To genuinely believe Keir Starmer and Ed Davey are hard-left revolutionaries you need to be staring at them through an Overton Window so narrow it would be inhumane to use it as a cat-flap. Vine’s ‘rage’ and the wider ‘anger’ of The Daily Mail is opportunistic and transitory, it’s the spittle-flecked shouting of a professional wrestler selling a match.
The same goes for Matthew Parris, whose Saturday column in The Times was hailed by some as an “evisceration”5 of the Prime Minister (Boris Johnson leaves a scar on all who deal with him).
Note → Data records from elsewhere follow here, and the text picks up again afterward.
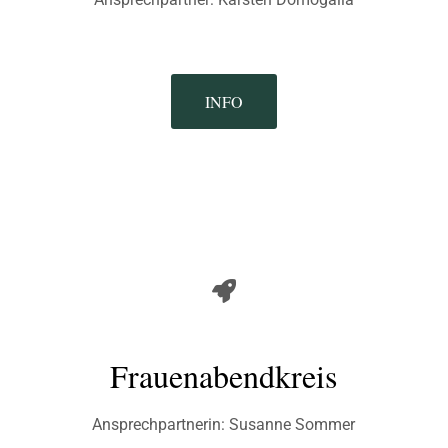
INFO
Frauenabendkreis
Ansprechpartnerin: Susanne Sommer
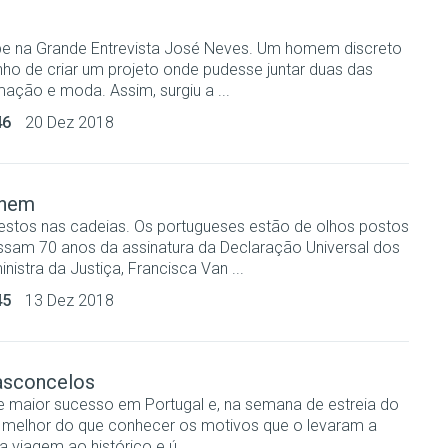
be na Grande Entrevista José Neves. Um homem discreto
ho de criar um projeto onde pudesse juntar duas das
ação e moda. Assim, surgiu a ...
46
20 Dez 2018
unem
testos nas cadeias. Os portugueses estão de olhos postos
assam 70 anos da assinatura da Declaração Universal dos
nistra da Justiça, Francisca Van ...
45
13 Dez 2018
asconcelos
e maior sucesso em Portugal e, na semana de estreia do
da melhor do que conhecer os motivos que o levaram a
 viagem ao histórico e ú...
Parris’ objection to Johnson is about optics — politeness, style and getting caught — and ultimately boils down to a dislike of being led by someone whose lies are so brazen.
When it comes to the substance of what the Johnson government is doing and the laws it is trying to implement, Parris is right behind them. The Police, Crime, Sentencing & Courts Bill which explicitly targets Gypsy, Romany and Traveller people could have been drafted by him and, in fact, his column from 15 May 2021 (It’s time we stopped pandering to travellers) was cited repeatedly in evidence to the House of Lords’ Joint Committee on Human Rights.
Similarly, the Nationality & Borders Bill with its aim to criminalise asylum seekers who take ‘unsanctioned’ routes — those arriving by boat would face up to four years in prison, regardless of the validity of their claim — fits with his repeated calls, most recently in a column on November 26 2021, for the UK to withdraw from the 1951 Geneva Convention and “re-examine our obligation to refugees”.
In professional wrestling, a face turn is when a character who was previously a villain (a heel) turns ‘good’ (becoming a face). It’s all too easy to get caught up with the British media equivalent when a columnist like Parris or an entire paper like The Daily Mail start wailing on a politician. But context is everything and no front page or column should be considered in isolation. What’s the motivation? What’s the wider storyline?
On the whole, the British political press is reactive, not proactive. It is not a revelation that Boris Johnson is a liar and singularly unqualified to be Prime Minister. It’s just reached a point when it’s tactically useful to say it out loud for hacks and Conservative MPs alike. When it was necessary to pretend that Boris Johnson could scrape off the clown makeup and play statesman, most of the press got in line.
In the House of Commons earlier, Labour MP Chris Bryant asked: “How stupid does the Prime Minister think the British people are?” before delivering a cut-down version of Matthew Parris’ “vampire” column.
The answer is very stupid and it’s a view he learned and sharpened by spending many years in the British media.
Alright, given that the booze was sourced from the trench-like Tesco next to Westminster station, ‘fine wines’ is stretching it somewhat.
The author of The Daily Mail’s ‘Enemies of the People’ front page, by the way.
Last month, Sun editor Victoria Newton appeared on the BBC News Channel and responded to questions about the party by sticking to the company line — as dictated to more junior staff on pain of substantially reduced career prospects — saying: “There was an investigation into that at the time, that’s all I’m prepared to say.”
The latter part is plausible, of course.
In response to me criticising Parris’ column, LBC host (and CotU subscriber) James O’Brien tweeted:
… [I] often wonder whether you will ever have anything positive or warm to say about anyone.